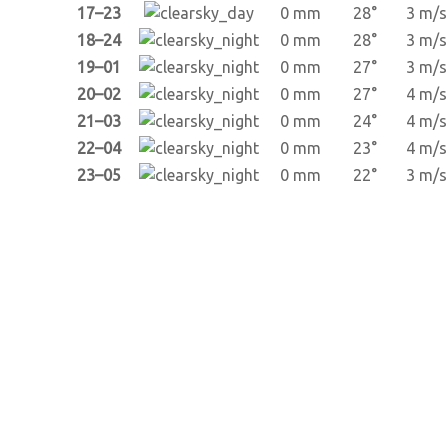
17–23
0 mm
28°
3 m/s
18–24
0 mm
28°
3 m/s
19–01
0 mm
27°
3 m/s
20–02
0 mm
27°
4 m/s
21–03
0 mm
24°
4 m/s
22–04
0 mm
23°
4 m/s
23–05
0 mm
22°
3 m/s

########

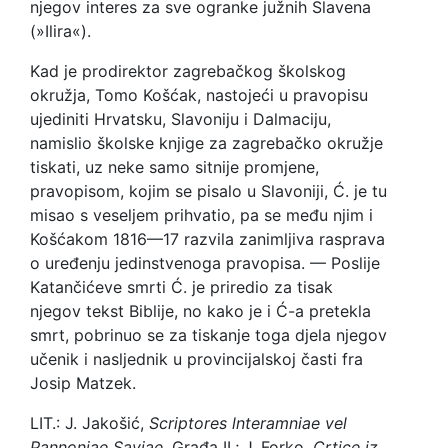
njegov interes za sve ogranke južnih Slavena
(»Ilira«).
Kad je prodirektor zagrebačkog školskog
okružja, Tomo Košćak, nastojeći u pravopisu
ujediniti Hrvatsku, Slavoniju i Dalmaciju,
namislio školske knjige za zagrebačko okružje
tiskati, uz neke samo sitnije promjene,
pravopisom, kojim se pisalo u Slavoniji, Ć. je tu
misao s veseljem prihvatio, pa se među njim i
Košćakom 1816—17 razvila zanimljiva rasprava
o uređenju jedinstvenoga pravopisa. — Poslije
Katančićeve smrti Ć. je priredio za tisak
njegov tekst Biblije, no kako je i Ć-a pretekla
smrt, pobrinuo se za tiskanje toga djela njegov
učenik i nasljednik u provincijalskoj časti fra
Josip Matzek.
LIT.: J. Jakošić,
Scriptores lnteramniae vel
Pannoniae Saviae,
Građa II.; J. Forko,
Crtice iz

########

To do. Collect every line with the string "njegov" from the records, and copy each.

Final answer.
njegov interes za sve ogranke južnih Slavena
njegov tekst Biblije, no kako je i Ć-a pretekla
smrt, pobrinuo se za tiskanje toga djela njegov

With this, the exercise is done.